[ddj] GUI database tools for newsrooms
M. Edward (Ed) Borasky
znmeb at znmeb.net
Fri Apr 17 17:45:19 UTC 2015
On Fri, Apr 17, 2015 at 12:49 AM, Sam Leon <sam.leon at okfn.org> wrote:
> I'm looking for a secure hosted database service ideally running Postgres in
> the backend which could be queried and updated using SQL commands but also
> had a graphical interface for users not familiar with SQL who can easily run
> queries and export to CSV. It's for journalists I'm working with who have
> various datasets currently in Excel which is a nightmare for simultaneous
> work and is exceptionally brittle.
>
> I'm aware of the the PANDA project, wondered if anyone else had any
> tooling/service tips?
>
> Sam
Some combination of Excel, ODBC, PgAdmin3 and PostgreSQL is probably
the easiest path out of chaos for you and your users.

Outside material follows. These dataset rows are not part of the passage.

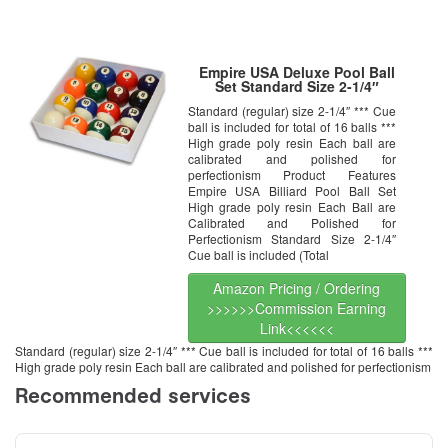
Empire USA Deluxe Pool Ball
Set Standard Size 2-1/4″
Standard (regular) size 2-1/4″ *** Cue
ball is included for total of 16 balls ***
High grade poly resin Each ball are
calibrated and polished for
perfectionism Product Features
Empire USA Billiard Pool Ball Set
High grade poly resin Each Ball are
Calibrated and Polished for
Perfectionism Standard Size 2-1/4″
Cue ball is included (Total
Amazon Pricing / Ordering
>>>>>>Commission Earning
Link<<<<<<
Standard (regular) size 2-1/4″ *** Cue ball is included for total of 16 balls ***
High grade poly resin Each ball are calibrated and polished for perfectionism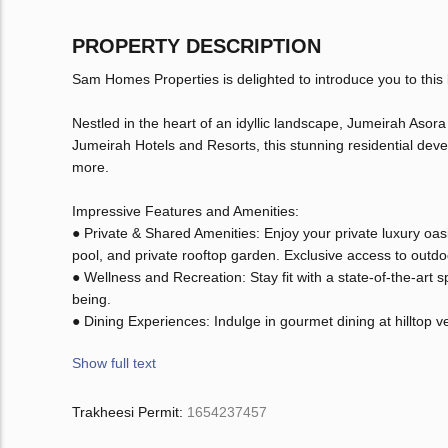
PROPERTY DESCRIPTION
Sam Homes Properties is delighted to introduce you to this
Nestled in the heart of an idyllic landscape, Jumeirah Asora
Jumeirah Hotels and Resorts, this stunning residential deve
more.
Impressive Features and Amenities:
● Private & Shared Amenities: Enjoy your private luxury oasis
pool, and private rooftop garden. Exclusive access to outdoor
● Wellness and Recreation: Stay fit with a state-of-the-art
being.
● Dining Experiences: Indulge in gourmet dining at hilltop 
Show full text
Trakheesi Permit:
1654237457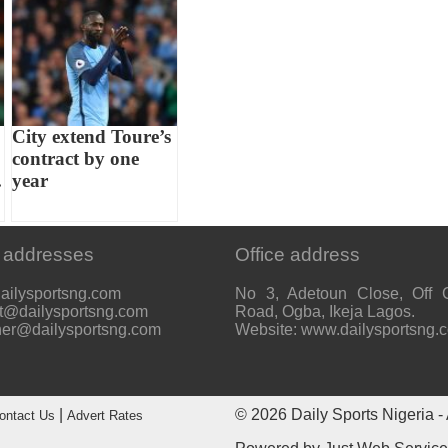
City extend Toure’s
contract by one
.
year
 addresses
Office address
ailysportsng.com
No 3, Adetoun Close, Off 
t@dailysportsng.com
Road, Ogba, Ikeja Lagos.
her@dailysportsng.com
Website: www.dailysportsng.
|
© 2026
Daily Sports Nigeria
- 
ontact Us
Advert Rates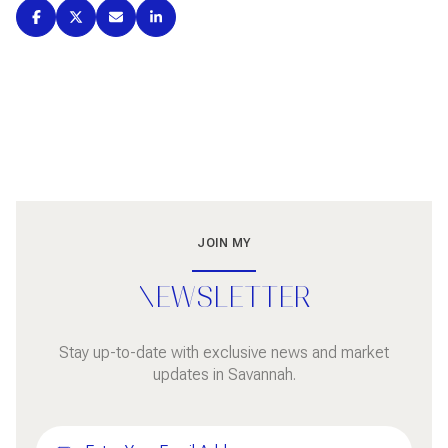
JOIN MY
NEWSLETTER
Stay up-to-date with exclusive news and market
updates in Savannah.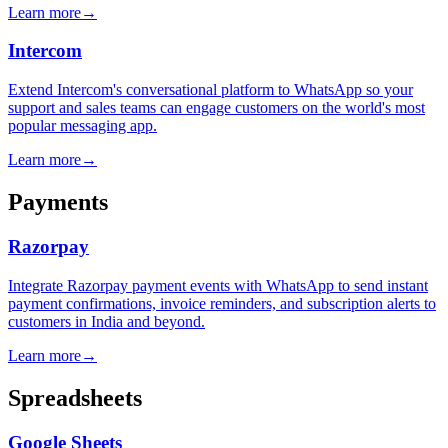
Learn more
→
Intercom
Extend Intercom's conversational platform to WhatsApp so your
support and sales teams can engage customers on the world's most
popular messaging app.
Learn more
→
Payments
Razorpay
Integrate Razorpay payment events with WhatsApp to send instant
payment confirmations, invoice reminders, and subscription alerts to
customers in India and beyond.
Learn more
→
Spreadsheets
Google Sheets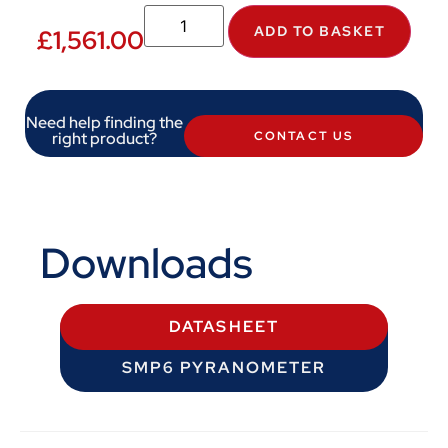
ADD TO BASKET
£
1,561.00
Need help finding the
right product?
CONTACT US
Downloads
DATASHEET
SMP6 PYRANOMETER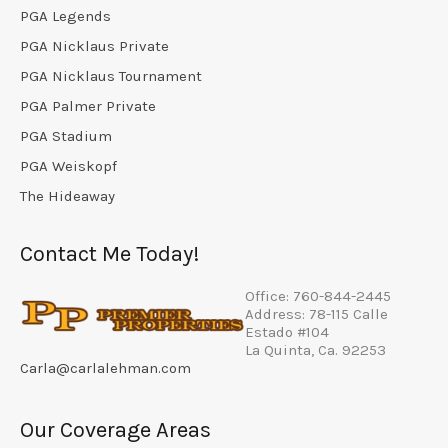
PGA Legends
PGA Nicklaus Private
PGA Nicklaus Tournament
PGA Palmer Private
PGA Stadium
PGA Weiskopf
The Hideaway
Contact Me Today!
Office: 760-844-2445
Address: 78-115 Calle
Estado #104
La Quinta, Ca. 92253
Carla@carlalehman.com
Our Coverage Areas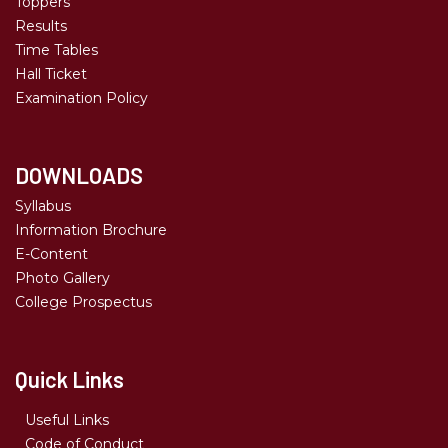
Toppers
Results
Time Tables
Hall Ticket
Examination Policy
DOWNLOADS
Syllabus
Information Brochure
E-Content
Photo Gallery
College Prospectus
Quick Links
Useful Links
Code of Conduct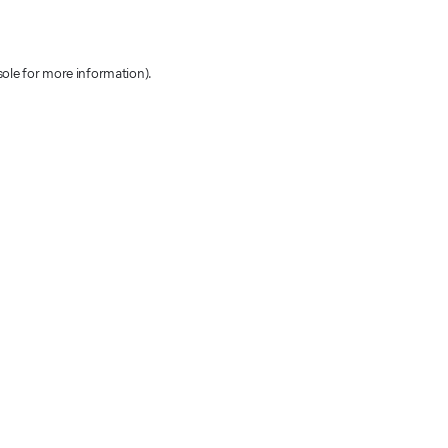
sole for more information)
.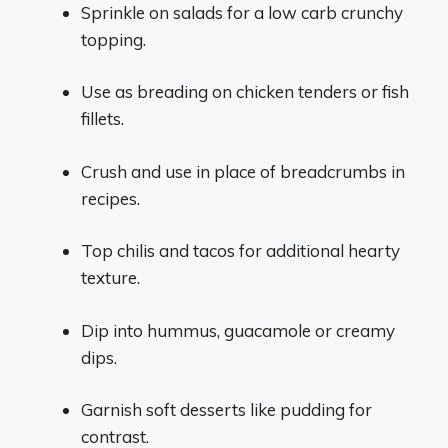
Sprinkle on salads for a low carb crunchy
topping.
Use as breading on chicken tenders or fish
fillets.
Crush and use in place of breadcrumbs in
recipes.
Top chilis and tacos for additional hearty
texture.
Dip into hummus, guacamole or creamy
dips.
Garnish soft desserts like pudding for
contrast.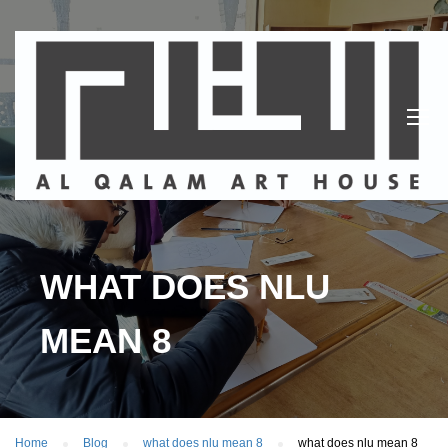
WHAT DOES NLU
MEAN 8
Home
Blog
what does nlu mean 8
what does nlu mean 8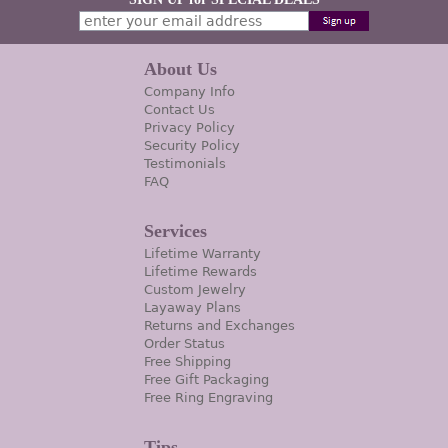
About Us
Company Info
Contact Us
Privacy Policy
Security Policy
Testimonials
FAQ
Services
Lifetime Warranty
Lifetime Rewards
Custom Jewelry
Layaway Plans
Returns and Exchanges
Order Status
Free Shipping
Free Gift Packaging
Free Ring Engraving
Tips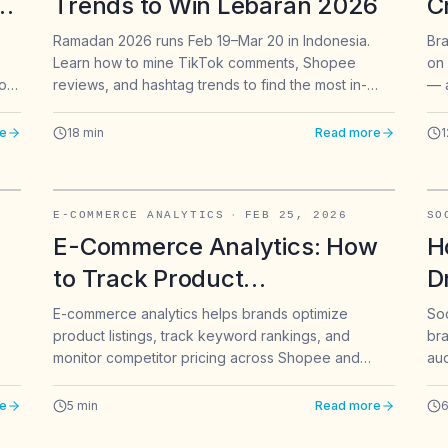
ck
Trends to Win Lebaran 2026
C
e
C
Ramadan 2026 runs Feb 19–Mar 20 in Indonesia.
Bra
Learn how to mine TikTok comments, Shopee
on 
A
ork
reviews, and hashtag trends to find the most in-
— a
B
m,
demand Lebaran fashion products before your
sam
competitors do.
a q
e
18
min
Read more
1
app
It 
E-COMMERCE ANALYTICS
·
FEB 25, 2026
SO
E-Commerce Analytics: How
H
to Track Product
D
,
Performance and Keyword
T
E-commerce analytics helps brands optimize
Soc
product listings, track keyword rankings, and
bra
Rankings on Shopee &
T
monitor competitor pricing across Shopee and
au
Marketplaces
ven
other marketplaces. Here is how to build a data-
Tik
driven e-commerce strategy.
str
e
5
min
Read more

A hosted
PostgreSQL isn't going to be cheap, though - I'd start with free
desktop installs to get the workflow stabilized.
http://www.postgresql.org/download/windows/
If you do go the hosted route, you'll need to hire a strong PostgreSQL
database administrator (DBA) to handle all the backup and security
stuff. Don't make that a "side task" for someone or you'll either lose
data or get hacked or both.
The front ends are Excel and PgAdmin3. PgAdmin3 is a GUI tool for
managing the database but it also has a visual query builder similar
to the one in MS Access. Excel also has a query builder. ODBC is
"middleware" that will present a uniform database language to any
query tool.
After you've got all that nailed down, it's just a small step to R,
RStudio and the bright world of analysis and visualization described
in the RStudio cheatsheets
(http://www.rstudio.com/resources/cheatsheets/). ;-)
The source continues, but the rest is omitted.